- Location: Al-Yaqoubiyeh, Idlib, Syria
- Date: 8-9 of July 2019
- Weapons: Stoned to death
- Deaths: 1 (Suzan Der Kirkour, 60 year old Armenian Christian)
- Perpetrator: unknown, members of Al-Nusra Front suspected

= Murder of Suzan Der Kirkour =

2019 murder in Idlib, Syria

The Suzan Der Kirkour case concerns the rape and murder of an Armenian woman aged 60 in Idlib, Syria on 8-9 July 2019. Her death was mentioned by the Syrian Observatory for Human Rights which also verified the incident.

== Timeline ==

Suzan Der Kirkour was a sixty-year-old Armenian woman (Christian by faith) - a retired gardener and Arabic teacher from al-Yaqoubiyeh village in Idlib, Syria.
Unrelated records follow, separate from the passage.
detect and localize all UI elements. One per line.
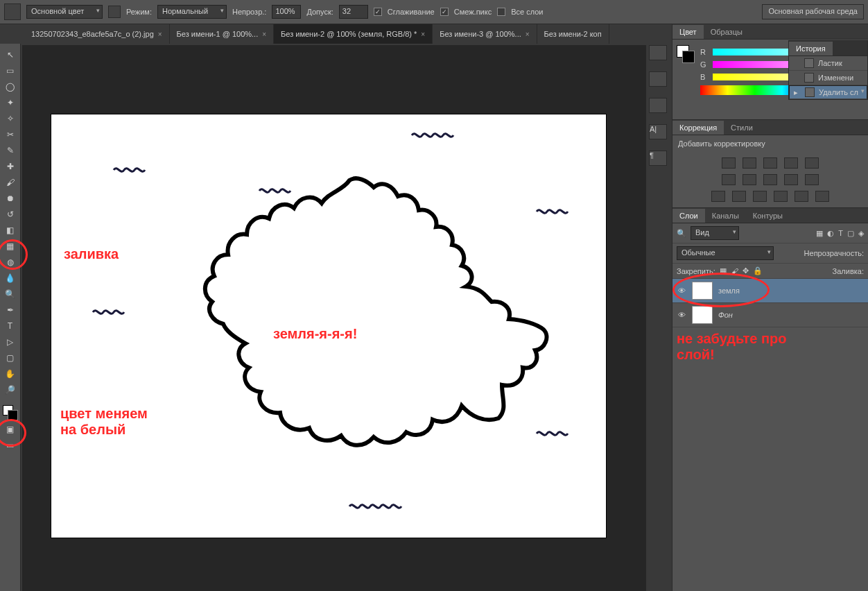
channels-tab[interactable]: Каналы	[705, 209, 746, 223]
document-tab[interactable]: Без имени-3 @ 100%...×	[433, 24, 537, 44]
history-item-selected[interactable]: ▸Удалить сл	[789, 85, 867, 99]
adjustment-icon[interactable]	[753, 191, 767, 202]
marquee-tool[interactable]: ▭	[2, 64, 19, 78]
layers-tab[interactable]: Слои	[672, 209, 705, 223]
visibility-icon[interactable]: 👁	[677, 311, 686, 319]
adjustment-icon[interactable]	[784, 174, 798, 185]
adjustment-icon[interactable]	[763, 174, 777, 185]
history-brush-tool[interactable]: ↺	[2, 207, 19, 221]
adjustment-icon[interactable]	[774, 191, 788, 202]
color-swatch[interactable]	[677, 45, 693, 62]
foreground-background-swatch[interactable]	[3, 405, 18, 420]
move-tool[interactable]: ↖	[2, 48, 19, 62]
path-select-tool[interactable]: ▷	[2, 335, 19, 349]
close-icon[interactable]: ×	[421, 31, 425, 38]
adjustment-icon[interactable]	[711, 191, 725, 202]
layer-thumbnail[interactable]	[692, 282, 713, 300]
history-item[interactable]: Ластик	[789, 56, 867, 71]
lock-transparent-icon[interactable]: ▦	[720, 266, 727, 275]
adjustment-icon[interactable]	[722, 174, 736, 185]
antialias-checkbox[interactable]: ✓	[374, 8, 382, 16]
adjustment-icon[interactable]	[784, 157, 798, 169]
filter-type-icon[interactable]: T	[838, 229, 843, 237]
healing-tool[interactable]: ✚	[2, 160, 19, 173]
lock-position-icon[interactable]: ✥	[743, 266, 749, 275]
mini-panel-icon[interactable]	[649, 45, 667, 60]
document-tab[interactable]: 13250702343_e8acfe5a7c_o (2).jpg×	[24, 24, 170, 44]
layer-item-active[interactable]: 👁 земля	[672, 279, 868, 303]
layer-item[interactable]: 👁 Фон	[672, 303, 868, 327]
adjustment-icon[interactable]	[743, 157, 756, 169]
close-icon[interactable]: ×	[526, 31, 530, 38]
tolerance-input[interactable]: 32	[339, 5, 368, 19]
eraser-tool[interactable]: ◧	[2, 223, 19, 237]
correction-tab[interactable]: Коррекция	[672, 121, 724, 135]
close-icon[interactable]: ×	[262, 31, 266, 38]
search-icon[interactable]: 🔍	[677, 229, 686, 238]
document-tab[interactable]: Без имени-1 @ 100%...×	[170, 24, 274, 44]
history-step-icon	[804, 58, 814, 68]
blend-mode-select[interactable]: Обычные	[677, 246, 774, 260]
document-tab[interactable]: Без имени-2 коп	[537, 24, 609, 44]
adjustment-icon[interactable]	[805, 157, 819, 169]
mini-panel-icon[interactable]	[649, 71, 667, 87]
antialias-label: Сглаживание	[388, 8, 435, 16]
history-panel: История Ластик Изменени ▸Удалить сл	[788, 40, 868, 100]
all-layers-checkbox[interactable]	[497, 8, 505, 16]
crop-tool[interactable]: ✂	[2, 128, 19, 142]
adjustment-icon[interactable]	[763, 157, 777, 169]
right-panels: A| ¶ Цвет Образцы R G B История Ластик И…	[672, 24, 868, 591]
active-tool-icon[interactable]	[4, 3, 21, 20]
shape-tool[interactable]: ▢	[2, 351, 19, 365]
magic-wand-tool[interactable]: ✧	[2, 112, 19, 126]
blend-mode-select[interactable]: Нормальный	[157, 5, 227, 19]
mini-panel-icon[interactable]: A|	[649, 124, 667, 139]
opacity-input[interactable]: 100%	[272, 5, 301, 19]
filter-pixel-icon[interactable]: ▦	[816, 229, 823, 238]
filter-shape-icon[interactable]: ▢	[847, 229, 854, 238]
color-tab[interactable]: Цвет	[672, 25, 704, 39]
adjustment-icon[interactable]	[795, 191, 808, 202]
document-tab-active[interactable]: Без имени-2 @ 100% (земля, RGB/8) *×	[274, 24, 433, 44]
mini-panel-icon[interactable]: ¶	[649, 151, 667, 166]
layer-thumbnail[interactable]	[692, 306, 713, 324]
blur-tool[interactable]: 💧	[2, 271, 19, 285]
visibility-icon[interactable]: 👁	[677, 286, 686, 295]
contiguous-checkbox[interactable]: ✓	[440, 8, 449, 16]
workspace-button[interactable]: Основная рабочая среда	[762, 4, 864, 19]
eyedropper-tool[interactable]: ✎	[2, 144, 19, 157]
zoom-tool[interactable]: 🔎	[2, 383, 19, 397]
brush-tool[interactable]: 🖌	[2, 175, 19, 189]
lock-pixels-icon[interactable]: 🖌	[731, 267, 738, 275]
lock-all-icon[interactable]: 🔒	[753, 266, 763, 275]
dodge-tool[interactable]: 🔍	[2, 287, 19, 301]
history-tab[interactable]: История	[789, 42, 833, 55]
history-item[interactable]: Изменени	[789, 71, 867, 85]
annotation-fill: заливка	[64, 246, 119, 262]
filter-adjust-icon[interactable]: ◐	[827, 229, 834, 238]
type-tool[interactable]: T	[2, 319, 19, 333]
color-panel-header: Цвет Образцы	[672, 24, 868, 40]
stamp-tool[interactable]: ⏺	[2, 191, 19, 205]
document-canvas[interactable]: земля-я-я-я!	[51, 114, 606, 538]
lasso-tool[interactable]: ◯	[2, 80, 19, 94]
styles-tab[interactable]: Стили	[724, 121, 760, 135]
swatches-tab[interactable]: Образцы	[704, 25, 749, 39]
adjustment-icon[interactable]	[805, 174, 819, 185]
mini-panel-icon[interactable]	[649, 98, 667, 113]
filter-smart-icon[interactable]: ◈	[858, 229, 864, 238]
adjustment-icon[interactable]	[815, 191, 829, 202]
close-icon[interactable]: ×	[158, 31, 162, 38]
paths-tab[interactable]: Контуры	[746, 209, 790, 223]
adjustment-icon[interactable]	[732, 191, 746, 202]
adjustment-icon[interactable]	[743, 174, 756, 185]
quick-select-tool[interactable]: ✦	[2, 96, 19, 110]
pattern-picker[interactable]	[108, 6, 121, 18]
layer-filter-select[interactable]: Вид	[691, 226, 739, 240]
adjustment-icon[interactable]	[722, 157, 736, 169]
hand-tool[interactable]: ✋	[2, 367, 19, 381]
fill-source-select[interactable]: Основной цвет	[26, 5, 103, 19]
layer-name: земля	[718, 286, 740, 295]
pen-tool[interactable]: ✒	[2, 303, 19, 317]
annotation-earth: земля-я-я-я!	[273, 326, 357, 342]
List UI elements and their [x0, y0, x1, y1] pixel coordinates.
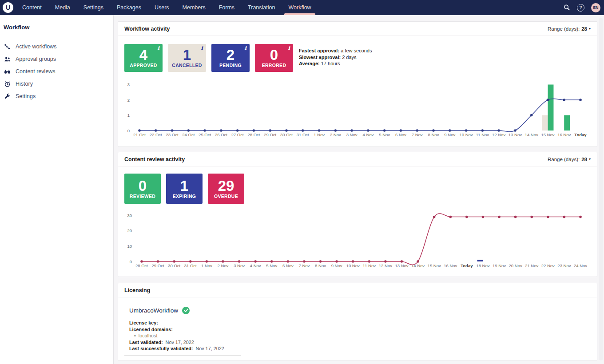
stat-value: 2	[226, 48, 234, 62]
svg-text:30 Oct: 30 Oct	[168, 263, 180, 268]
nav-item-members[interactable]: Members	[183, 0, 206, 15]
search-icon[interactable]	[563, 4, 570, 11]
stat-label: CANCELLED	[172, 63, 202, 68]
last-validated-row: Last validated: Nov 17, 2022	[129, 339, 224, 346]
stat-value: 4	[139, 48, 147, 62]
svg-text:25 Oct: 25 Oct	[199, 132, 211, 137]
svg-text:5 Nov: 5 Nov	[266, 263, 277, 268]
svg-text:Today: Today	[574, 132, 587, 137]
wrench-icon	[4, 93, 11, 100]
license-details: UmbracoWorkflow License key: Licensed do…	[129, 307, 224, 352]
chevron-down-icon: ▾	[589, 27, 591, 31]
nav-item-settings[interactable]: Settings	[83, 0, 103, 15]
workflow-activity-chart: 012321 Oct22 Oct23 Oct24 Oct25 Oct26 Oct…	[124, 79, 592, 142]
svg-text:28 Oct: 28 Oct	[135, 263, 148, 268]
sidebar-item-label: Active workflows	[16, 44, 56, 50]
license-key-row: License key:	[129, 320, 224, 326]
svg-text:18 Nov: 18 Nov	[476, 263, 489, 268]
workflow-activity-panel: Workflow activity Range (days): 28 ▾ i4A…	[118, 21, 597, 147]
stat-value: 0	[270, 48, 278, 62]
nav-item-users[interactable]: Users	[155, 0, 169, 15]
svg-text:13 Nov: 13 Nov	[509, 132, 522, 137]
info-icon[interactable]: i	[288, 45, 290, 51]
stat-card-reviewed: 0REVIEWED	[124, 174, 161, 204]
svg-text:2 Nov: 2 Nov	[330, 132, 341, 137]
top-navigation-bar: U ContentMediaSettingsPackagesUsersMembe…	[0, 0, 604, 15]
svg-text:16 Nov: 16 Nov	[444, 263, 457, 268]
sidebar-item-label: Approval groups	[16, 56, 56, 62]
sidebar: Workflow Active workflowsApproval groups…	[0, 15, 114, 364]
svg-text:9 Nov: 9 Nov	[331, 263, 342, 268]
range-label: Range (days):	[548, 26, 580, 32]
content-review-header: Content review activity Range (days): 28…	[118, 152, 597, 166]
range-value: 28	[581, 26, 587, 32]
workflow-nodes-icon	[4, 43, 11, 50]
svg-text:14 Nov: 14 Nov	[525, 132, 538, 137]
stat-line: Average: 17 hours	[299, 60, 372, 67]
nav-item-forms[interactable]: Forms	[219, 0, 234, 15]
umbraco-logo-icon[interactable]: U	[3, 2, 13, 13]
svg-text:2: 2	[127, 98, 130, 103]
svg-text:15 Nov: 15 Nov	[428, 263, 441, 268]
svg-text:24 Oct: 24 Oct	[182, 132, 195, 137]
sidebar-item-history[interactable]: History	[0, 78, 113, 90]
sidebar-item-label: Settings	[16, 93, 36, 99]
nav-item-translation[interactable]: Translation	[248, 0, 275, 15]
range-days-dropdown[interactable]: Range (days): 28 ▾	[548, 157, 591, 162]
svg-text:12 Nov: 12 Nov	[492, 132, 505, 137]
svg-text:12 Nov: 12 Nov	[379, 263, 392, 268]
stat-line: Fastest approval: a few seconds	[299, 47, 372, 54]
range-days-dropdown[interactable]: Range (days): 28 ▾	[548, 26, 591, 32]
nav-item-packages[interactable]: Packages	[117, 0, 141, 15]
svg-text:13 Nov: 13 Nov	[395, 263, 408, 268]
sidebar-item-settings[interactable]: Settings	[0, 90, 113, 103]
content-review-panel: Content review activity Range (days): 28…	[118, 152, 597, 277]
range-value: 28	[581, 157, 587, 162]
svg-text:6 Nov: 6 Nov	[282, 263, 294, 268]
svg-text:21 Oct: 21 Oct	[133, 132, 146, 137]
avatar[interactable]: EN	[591, 3, 600, 12]
stat-line: Slowest approval: 2 days	[299, 54, 372, 61]
stat-label: ERRORED	[262, 63, 286, 68]
nav-item-media[interactable]: Media	[55, 0, 70, 15]
svg-text:3 Nov: 3 Nov	[346, 132, 358, 137]
svg-text:7 Nov: 7 Nov	[299, 263, 310, 268]
chevron-down-icon: ▾	[589, 157, 591, 161]
help-icon[interactable]: ?	[577, 4, 584, 12]
check-circle-icon	[182, 307, 190, 314]
panel-title: Workflow activity	[124, 26, 170, 32]
svg-text:30 Oct: 30 Oct	[280, 132, 293, 137]
svg-text:6 Nov: 6 Nov	[395, 132, 406, 137]
clock-icon	[4, 80, 11, 87]
svg-text:3 Nov: 3 Nov	[234, 263, 245, 268]
info-icon[interactable]: i	[201, 45, 203, 51]
workflow-stat-cards: i4APPROVEDi1CANCELLEDi2PENDINGi0ERRORED	[124, 44, 293, 72]
vertical-scrollbar[interactable]	[599, 18, 603, 360]
svg-text:2 Nov: 2 Nov	[218, 263, 229, 268]
stat-label: PENDING	[219, 63, 242, 68]
info-icon[interactable]: i	[244, 45, 246, 51]
nav-item-content[interactable]: Content	[22, 0, 42, 15]
svg-text:29 Oct: 29 Oct	[152, 263, 164, 268]
svg-text:23 Oct: 23 Oct	[166, 132, 179, 137]
nav-item-workflow[interactable]: Workflow	[288, 0, 311, 15]
nav-items: ContentMediaSettingsPackagesUsersMembers…	[22, 0, 325, 15]
svg-text:15 Nov: 15 Nov	[541, 132, 554, 137]
svg-text:0: 0	[130, 259, 132, 264]
svg-text:14 Nov: 14 Nov	[411, 263, 425, 268]
stat-value: 29	[218, 179, 234, 193]
svg-text:31 Oct: 31 Oct	[184, 263, 197, 268]
svg-text:11 Nov: 11 Nov	[476, 132, 489, 137]
divider	[124, 355, 241, 356]
stat-label: APPROVED	[130, 63, 157, 68]
svg-text:29 Oct: 29 Oct	[264, 132, 276, 137]
svg-text:Today: Today	[461, 263, 473, 268]
info-icon[interactable]: i	[157, 45, 159, 51]
sidebar-section-title: Workflow	[4, 24, 113, 31]
stat-label: OVERDUE	[214, 194, 238, 199]
sidebar-item-content-reviews[interactable]: Content reviews	[0, 65, 113, 78]
svg-text:22 Oct: 22 Oct	[150, 132, 162, 137]
sidebar-item-active-workflows[interactable]: Active workflows	[0, 40, 113, 53]
sidebar-item-approval-groups[interactable]: Approval groups	[0, 53, 113, 65]
svg-text:1 Nov: 1 Nov	[201, 263, 212, 268]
She used to provide various kind of help to the Kneye Village Church where she often helped youth achieve their baccalaureate.

The woman went missing on 8 July 2019. Worried by her absence, the priest sent parishioners to look for her. They found her lifeless body lying on the ground of her field on 9 July.

The autopsy revealed that Suzanne had suffered the torture of repeated rape since the afternoon of Monday until the early morning of Tuesday (for about 9 hours). Later, she was stoned to death by unidentified persons.